3年かけた工事でヴァンセンヌの森とその周辺の110haの会場に多数のパビリオンが建てられた。この機会に建設された植民地博物館 「ポルト・ドレ宮」(現移民史博物館)は、「植民地を文明化するフランス」の歴史や、植民地の産物、工芸品などを紹介。入口の金箔のアテナ女神像(今は隣接する広場にある)は「植民地に平和と富をもたらすフランス」を象徴していた。会場には、重工業、鉄道、自動車など仏産業の優秀さをアピールし、植民地における農業、林業、漁業などの事業を紹介する「本土セクション」、アンコールワットのレプリカや各植民地のパビリオンが並ぶ「植民地大通り」、仏軍やキリスト教布教を称えるパビリオンなどがあった。会場には鉄道が敷かれ、25分でざっと見て回ることができたほか、ラクダ、ロバ、ゾウなどの娯楽的乗り物もあった。旅行代理店の事務所では入場者を植民地発見の旅に誘った。
「人間動物園」との非難も
会場に展示されたのは植民地の珍しい産物(サトウキビ、コーヒー、ラム、バニラ、バナナ、ココナッツ、香辛料、米、鉱物、木材、ゴムなど)や工芸品、各植民地に特有の建築物だけではない。クメール人の踊り、マダガスカルの音楽、セネガル狙撃兵、モロッコの絨毯商人、ラクダ使い、アフリカの村の再現とその住民など、計2万5000人の現地人がスペクタクルを披露したり、現地の雰囲気を醸し出すエキストラとして配置された。ニューカレドニアのカナック人や赤道アフリカの現地民は「人食い人種」として紹介され、後に 「人間動物園」だと非難されている。ベルギー、イタリア、ポルトガル、オランダ、デンマーク、アメリカもパビリオン参加した。

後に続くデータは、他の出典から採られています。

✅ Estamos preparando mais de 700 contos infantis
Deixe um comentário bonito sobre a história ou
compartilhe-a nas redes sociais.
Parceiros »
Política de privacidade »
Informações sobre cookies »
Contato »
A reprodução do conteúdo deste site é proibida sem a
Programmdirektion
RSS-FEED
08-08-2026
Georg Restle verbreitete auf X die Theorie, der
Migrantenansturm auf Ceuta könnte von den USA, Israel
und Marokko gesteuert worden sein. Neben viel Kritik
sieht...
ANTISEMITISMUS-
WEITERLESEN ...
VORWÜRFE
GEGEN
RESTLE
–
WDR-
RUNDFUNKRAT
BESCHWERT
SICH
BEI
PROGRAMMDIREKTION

開催中には、植民地帝国主義に反対する共産党系新聞 「リュマニテ」や労組、シュールレアリストなどが企画して植民地博に対抗する展覧会が開催され、植民地支配の犯罪、強制労働などの現実を訴えたが、入場者は5000人のみだった。当時の大多数のフランス人は、植民地支配によって繁栄する「偉大なるフランス」を称賛し、現地民を「文明化する」植民地主義の有益性の喧伝を鵜呑みにし、エキゾティシズムに酔ったのだろう。
植民地主義の利点を主張する政治家は今でもいるが、土地の接収、現地人の強制移住・労働、殺害も含む暴力、人種差別が公然と行われていた植民地支配の実態の研究や認識が近年進んでいる。だが、90年前の植民地博で強調されたような西洋文明を範とする歴史観は根強く残り、南北格差がいまだ縮まらない世界の現実はまだ続いている。(し)
Exposition : sur les traces de l’Exposition coloniale internationale de 1931
▶ Bois de Vincennes : Porte Dorée 12e (9/26迄)
*Porte Doréeからスタートし、ドメニル池の周囲
*2ヵ所のパネルは同じもの。31年植民地博の建物で今でも残っているのは移民史博物館とカメルーン・トーゴ館だった国際仏教学院(チベット寺院)2ヵ所のみ。